1. A fuel pump apparatus comprising: a fuel pump installed in a fuel tank to supply fuel to an engine; and a fuel gauge for detecting an amount of fuel remaining in said fuel tank, said fuel pump and fuel gauge being integrally incorporated in a housing; wherein said fuel gauge is provided in a float chamber disposed inside a side wall of said housing, and a fuel inlet window is provided in a side wall of said float chamber to provide communication between said float chamber and a fuel storage chamber in said fuel tank.

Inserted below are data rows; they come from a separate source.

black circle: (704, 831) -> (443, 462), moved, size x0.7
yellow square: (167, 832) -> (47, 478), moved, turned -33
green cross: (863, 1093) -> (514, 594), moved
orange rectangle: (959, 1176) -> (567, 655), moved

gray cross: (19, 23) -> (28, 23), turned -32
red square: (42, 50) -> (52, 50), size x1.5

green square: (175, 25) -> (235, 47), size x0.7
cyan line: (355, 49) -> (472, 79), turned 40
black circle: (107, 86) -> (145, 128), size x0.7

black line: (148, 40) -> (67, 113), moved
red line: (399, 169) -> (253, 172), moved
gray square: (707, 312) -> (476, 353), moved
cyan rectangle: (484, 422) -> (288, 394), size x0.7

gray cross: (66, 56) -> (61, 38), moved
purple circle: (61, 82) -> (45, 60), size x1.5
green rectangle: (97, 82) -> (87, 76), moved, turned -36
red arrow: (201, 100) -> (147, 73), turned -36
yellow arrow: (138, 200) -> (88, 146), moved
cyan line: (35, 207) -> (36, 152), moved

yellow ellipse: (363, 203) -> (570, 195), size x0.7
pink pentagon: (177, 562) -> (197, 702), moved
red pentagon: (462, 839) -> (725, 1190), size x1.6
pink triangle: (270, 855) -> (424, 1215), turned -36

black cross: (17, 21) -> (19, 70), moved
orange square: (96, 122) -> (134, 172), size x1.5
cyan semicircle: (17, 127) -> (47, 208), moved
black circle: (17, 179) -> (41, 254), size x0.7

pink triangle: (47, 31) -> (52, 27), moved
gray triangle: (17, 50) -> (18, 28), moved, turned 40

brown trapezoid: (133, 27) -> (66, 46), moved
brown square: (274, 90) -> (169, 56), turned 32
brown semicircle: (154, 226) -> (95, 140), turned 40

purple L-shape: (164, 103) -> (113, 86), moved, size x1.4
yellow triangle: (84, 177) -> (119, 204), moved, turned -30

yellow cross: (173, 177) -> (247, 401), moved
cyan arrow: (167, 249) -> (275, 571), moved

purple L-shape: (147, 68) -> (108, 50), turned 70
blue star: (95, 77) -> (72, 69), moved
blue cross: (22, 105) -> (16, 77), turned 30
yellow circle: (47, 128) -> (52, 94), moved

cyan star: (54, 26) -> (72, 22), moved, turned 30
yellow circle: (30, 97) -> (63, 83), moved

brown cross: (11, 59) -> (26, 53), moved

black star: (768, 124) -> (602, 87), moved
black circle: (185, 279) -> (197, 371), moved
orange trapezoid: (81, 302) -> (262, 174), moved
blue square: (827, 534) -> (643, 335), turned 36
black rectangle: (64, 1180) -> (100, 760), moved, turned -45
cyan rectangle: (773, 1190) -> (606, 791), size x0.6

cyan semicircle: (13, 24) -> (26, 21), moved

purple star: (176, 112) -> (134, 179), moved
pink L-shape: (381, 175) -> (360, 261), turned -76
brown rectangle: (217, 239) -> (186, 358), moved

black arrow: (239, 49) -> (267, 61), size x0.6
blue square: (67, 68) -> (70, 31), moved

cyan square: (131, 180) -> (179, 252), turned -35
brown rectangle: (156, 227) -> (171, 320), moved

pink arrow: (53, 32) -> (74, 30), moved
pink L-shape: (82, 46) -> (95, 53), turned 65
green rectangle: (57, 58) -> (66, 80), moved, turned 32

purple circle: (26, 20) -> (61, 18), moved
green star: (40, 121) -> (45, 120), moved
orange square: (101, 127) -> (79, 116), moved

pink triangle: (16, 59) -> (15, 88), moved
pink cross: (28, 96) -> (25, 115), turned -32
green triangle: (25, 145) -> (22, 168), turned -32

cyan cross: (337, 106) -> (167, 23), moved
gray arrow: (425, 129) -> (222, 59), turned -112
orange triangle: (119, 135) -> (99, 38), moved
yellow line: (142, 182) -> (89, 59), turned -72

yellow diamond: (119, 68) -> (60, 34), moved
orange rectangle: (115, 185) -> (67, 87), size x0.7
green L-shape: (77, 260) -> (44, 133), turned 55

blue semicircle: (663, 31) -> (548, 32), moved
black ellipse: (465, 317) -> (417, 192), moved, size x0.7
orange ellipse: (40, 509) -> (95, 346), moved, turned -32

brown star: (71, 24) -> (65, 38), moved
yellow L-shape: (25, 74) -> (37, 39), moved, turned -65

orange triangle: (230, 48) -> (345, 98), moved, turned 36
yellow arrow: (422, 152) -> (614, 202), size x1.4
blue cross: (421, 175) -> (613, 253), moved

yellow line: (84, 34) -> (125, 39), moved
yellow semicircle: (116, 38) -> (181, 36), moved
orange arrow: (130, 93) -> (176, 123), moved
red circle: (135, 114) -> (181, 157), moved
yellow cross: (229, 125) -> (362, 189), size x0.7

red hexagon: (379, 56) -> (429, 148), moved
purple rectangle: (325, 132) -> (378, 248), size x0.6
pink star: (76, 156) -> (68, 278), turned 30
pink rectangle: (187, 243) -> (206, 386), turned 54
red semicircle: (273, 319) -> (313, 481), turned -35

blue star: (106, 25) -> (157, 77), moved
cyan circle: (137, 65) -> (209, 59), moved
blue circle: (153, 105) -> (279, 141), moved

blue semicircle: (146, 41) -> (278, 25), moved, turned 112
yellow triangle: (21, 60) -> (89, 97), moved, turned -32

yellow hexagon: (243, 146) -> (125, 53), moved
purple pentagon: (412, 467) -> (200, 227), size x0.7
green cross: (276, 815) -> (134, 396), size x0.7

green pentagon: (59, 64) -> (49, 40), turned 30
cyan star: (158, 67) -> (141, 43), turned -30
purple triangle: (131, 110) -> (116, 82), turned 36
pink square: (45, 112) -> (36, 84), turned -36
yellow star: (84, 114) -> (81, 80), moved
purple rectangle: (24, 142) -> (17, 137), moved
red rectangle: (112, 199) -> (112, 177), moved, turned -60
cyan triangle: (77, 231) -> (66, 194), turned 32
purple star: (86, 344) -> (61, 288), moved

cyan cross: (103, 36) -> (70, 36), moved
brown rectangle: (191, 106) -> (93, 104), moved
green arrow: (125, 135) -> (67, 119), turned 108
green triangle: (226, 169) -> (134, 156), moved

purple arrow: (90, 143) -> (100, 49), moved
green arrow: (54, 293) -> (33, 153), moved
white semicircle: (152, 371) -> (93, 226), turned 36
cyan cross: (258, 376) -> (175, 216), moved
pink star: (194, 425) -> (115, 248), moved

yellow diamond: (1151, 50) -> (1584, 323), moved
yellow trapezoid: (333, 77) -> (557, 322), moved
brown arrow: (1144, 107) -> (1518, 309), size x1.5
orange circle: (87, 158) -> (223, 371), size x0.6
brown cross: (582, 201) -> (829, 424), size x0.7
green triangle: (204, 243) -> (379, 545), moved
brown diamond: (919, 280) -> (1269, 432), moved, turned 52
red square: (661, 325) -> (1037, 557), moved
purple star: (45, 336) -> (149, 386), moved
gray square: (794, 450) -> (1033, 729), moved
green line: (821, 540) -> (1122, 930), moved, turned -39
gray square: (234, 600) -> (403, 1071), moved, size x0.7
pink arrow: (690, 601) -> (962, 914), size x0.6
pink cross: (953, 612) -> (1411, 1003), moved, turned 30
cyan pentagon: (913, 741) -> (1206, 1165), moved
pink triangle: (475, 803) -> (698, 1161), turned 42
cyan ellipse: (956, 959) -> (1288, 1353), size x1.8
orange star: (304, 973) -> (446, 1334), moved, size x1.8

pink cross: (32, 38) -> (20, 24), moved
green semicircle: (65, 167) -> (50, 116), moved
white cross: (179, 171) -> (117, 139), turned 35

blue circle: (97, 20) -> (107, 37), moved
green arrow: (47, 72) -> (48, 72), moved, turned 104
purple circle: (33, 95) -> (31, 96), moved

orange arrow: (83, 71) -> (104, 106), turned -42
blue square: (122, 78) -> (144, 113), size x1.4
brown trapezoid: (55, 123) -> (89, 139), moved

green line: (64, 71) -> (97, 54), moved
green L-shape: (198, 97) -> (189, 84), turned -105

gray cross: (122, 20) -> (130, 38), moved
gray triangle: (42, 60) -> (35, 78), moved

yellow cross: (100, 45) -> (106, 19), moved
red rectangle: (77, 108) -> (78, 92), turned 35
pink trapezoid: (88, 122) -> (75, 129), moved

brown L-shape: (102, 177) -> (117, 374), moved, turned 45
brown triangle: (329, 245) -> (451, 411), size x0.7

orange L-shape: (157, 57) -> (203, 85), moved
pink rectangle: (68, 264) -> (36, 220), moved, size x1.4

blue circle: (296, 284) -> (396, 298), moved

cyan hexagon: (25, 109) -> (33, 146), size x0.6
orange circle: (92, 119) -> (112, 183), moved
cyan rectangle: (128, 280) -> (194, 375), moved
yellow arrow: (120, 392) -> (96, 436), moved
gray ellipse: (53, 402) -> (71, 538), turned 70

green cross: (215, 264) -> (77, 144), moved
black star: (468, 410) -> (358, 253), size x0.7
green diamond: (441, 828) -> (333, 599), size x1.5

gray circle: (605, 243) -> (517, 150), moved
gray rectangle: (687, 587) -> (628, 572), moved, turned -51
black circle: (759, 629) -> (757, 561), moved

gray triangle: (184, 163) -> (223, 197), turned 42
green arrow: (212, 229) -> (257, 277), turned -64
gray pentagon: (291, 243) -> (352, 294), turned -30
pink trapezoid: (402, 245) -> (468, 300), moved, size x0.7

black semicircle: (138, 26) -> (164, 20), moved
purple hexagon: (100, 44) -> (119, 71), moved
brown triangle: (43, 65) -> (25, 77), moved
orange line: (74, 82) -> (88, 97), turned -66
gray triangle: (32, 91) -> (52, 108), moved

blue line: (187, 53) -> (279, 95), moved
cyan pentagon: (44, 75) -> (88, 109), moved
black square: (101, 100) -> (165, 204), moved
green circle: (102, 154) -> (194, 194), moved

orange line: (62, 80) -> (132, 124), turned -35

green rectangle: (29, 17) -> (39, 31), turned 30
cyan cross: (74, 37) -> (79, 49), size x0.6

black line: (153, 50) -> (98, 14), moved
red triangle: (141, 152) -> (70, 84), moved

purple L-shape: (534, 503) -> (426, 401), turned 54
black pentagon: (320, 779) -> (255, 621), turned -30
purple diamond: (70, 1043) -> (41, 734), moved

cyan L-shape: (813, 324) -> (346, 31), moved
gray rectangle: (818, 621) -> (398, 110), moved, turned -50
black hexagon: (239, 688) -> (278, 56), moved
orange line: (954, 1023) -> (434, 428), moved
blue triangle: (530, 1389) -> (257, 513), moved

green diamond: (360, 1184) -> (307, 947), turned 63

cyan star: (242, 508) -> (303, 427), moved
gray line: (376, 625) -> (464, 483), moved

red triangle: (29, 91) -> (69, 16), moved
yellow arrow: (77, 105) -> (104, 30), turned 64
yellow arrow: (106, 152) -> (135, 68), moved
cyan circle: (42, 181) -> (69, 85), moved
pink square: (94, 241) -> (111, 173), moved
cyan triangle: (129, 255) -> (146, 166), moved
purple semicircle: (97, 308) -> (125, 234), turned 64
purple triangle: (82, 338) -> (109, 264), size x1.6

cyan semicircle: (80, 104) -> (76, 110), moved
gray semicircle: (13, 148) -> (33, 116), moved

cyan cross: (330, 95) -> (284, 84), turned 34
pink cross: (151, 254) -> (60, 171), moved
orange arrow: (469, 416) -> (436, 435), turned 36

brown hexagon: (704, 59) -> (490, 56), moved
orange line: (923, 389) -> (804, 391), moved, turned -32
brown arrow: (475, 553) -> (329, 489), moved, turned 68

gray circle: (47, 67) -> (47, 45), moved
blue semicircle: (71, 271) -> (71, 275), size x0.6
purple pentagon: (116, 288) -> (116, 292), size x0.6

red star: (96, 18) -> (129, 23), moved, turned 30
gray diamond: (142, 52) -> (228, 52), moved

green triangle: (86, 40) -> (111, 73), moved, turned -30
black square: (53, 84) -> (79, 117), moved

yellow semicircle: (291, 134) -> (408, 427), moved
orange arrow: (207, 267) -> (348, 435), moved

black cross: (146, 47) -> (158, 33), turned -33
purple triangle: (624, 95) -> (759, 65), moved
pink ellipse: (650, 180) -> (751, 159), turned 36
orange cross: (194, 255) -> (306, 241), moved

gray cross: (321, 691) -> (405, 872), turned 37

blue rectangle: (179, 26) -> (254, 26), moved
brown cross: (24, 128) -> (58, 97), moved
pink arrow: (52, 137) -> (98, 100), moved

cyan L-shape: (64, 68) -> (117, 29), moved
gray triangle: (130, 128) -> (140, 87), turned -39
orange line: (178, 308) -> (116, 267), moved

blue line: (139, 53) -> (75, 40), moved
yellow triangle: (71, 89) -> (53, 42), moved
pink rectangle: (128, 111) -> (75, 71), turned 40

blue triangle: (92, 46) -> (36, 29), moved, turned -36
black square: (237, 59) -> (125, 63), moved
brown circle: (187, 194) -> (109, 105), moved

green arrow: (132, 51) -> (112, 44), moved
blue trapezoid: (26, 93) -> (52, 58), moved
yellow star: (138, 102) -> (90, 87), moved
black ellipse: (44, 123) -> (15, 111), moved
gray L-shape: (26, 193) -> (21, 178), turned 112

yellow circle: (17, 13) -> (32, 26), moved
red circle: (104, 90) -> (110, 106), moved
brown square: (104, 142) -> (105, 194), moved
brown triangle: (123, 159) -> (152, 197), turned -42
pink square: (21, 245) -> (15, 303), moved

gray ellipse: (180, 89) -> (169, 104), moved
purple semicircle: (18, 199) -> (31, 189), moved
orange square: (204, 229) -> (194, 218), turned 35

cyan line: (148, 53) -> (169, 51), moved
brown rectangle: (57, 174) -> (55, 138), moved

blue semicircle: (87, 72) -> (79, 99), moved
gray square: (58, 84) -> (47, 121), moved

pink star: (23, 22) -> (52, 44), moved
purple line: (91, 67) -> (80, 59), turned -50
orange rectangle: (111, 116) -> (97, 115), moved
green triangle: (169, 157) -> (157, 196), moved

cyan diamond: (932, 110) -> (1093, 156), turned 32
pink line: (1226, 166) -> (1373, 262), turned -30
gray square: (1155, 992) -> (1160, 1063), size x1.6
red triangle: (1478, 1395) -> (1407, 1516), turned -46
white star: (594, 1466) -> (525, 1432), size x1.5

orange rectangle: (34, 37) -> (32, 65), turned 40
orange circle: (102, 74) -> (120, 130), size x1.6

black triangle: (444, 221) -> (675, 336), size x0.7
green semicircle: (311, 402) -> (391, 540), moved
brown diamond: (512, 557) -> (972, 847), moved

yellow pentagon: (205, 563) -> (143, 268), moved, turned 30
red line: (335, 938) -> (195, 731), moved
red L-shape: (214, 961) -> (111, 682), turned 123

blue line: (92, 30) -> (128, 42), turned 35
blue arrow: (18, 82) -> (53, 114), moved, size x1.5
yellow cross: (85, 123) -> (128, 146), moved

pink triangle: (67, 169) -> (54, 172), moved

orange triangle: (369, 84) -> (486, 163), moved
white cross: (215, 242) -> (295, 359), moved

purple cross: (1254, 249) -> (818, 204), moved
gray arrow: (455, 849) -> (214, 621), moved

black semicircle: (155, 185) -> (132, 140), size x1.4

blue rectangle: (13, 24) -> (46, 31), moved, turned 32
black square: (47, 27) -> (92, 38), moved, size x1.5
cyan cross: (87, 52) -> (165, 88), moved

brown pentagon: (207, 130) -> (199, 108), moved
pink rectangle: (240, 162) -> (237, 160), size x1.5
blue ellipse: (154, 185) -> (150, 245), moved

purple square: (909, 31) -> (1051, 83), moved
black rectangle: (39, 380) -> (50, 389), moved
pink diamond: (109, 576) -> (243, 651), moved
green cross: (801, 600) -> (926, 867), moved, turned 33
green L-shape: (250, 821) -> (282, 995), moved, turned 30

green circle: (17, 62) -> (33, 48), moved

2. A fuel pump apparatus according to claim 1, wherein said fuel gauge comprises: a float substantially immovably disposed in said float chamber; and a fuel level detecting element showing a change in voltage according to a magnitude of buoyancy force acting on said float.

3. A fuel pump apparatus according to claim 1, wherein said fuel gauge comprises: a float disposed in said float chamber, said float being capable of displacement according to a height of a fuel surface; and a fuel level detecting element showing a change in resistance according to displacement of said float.

4. A fuel pump apparatus according to claim 1 or 2, wherein said fuel inlet window is provided in a lattice configuration.

5. A fuel pump apparatus according to claim 1 or 2, wherein said float is provided with a plurality of through-holes.

6. A fuel pump apparatus according to claim 1 or 2, wherein said float comprises an upper float member and a lower float member, said lower float member having a larger sectional area than that of said upper float member.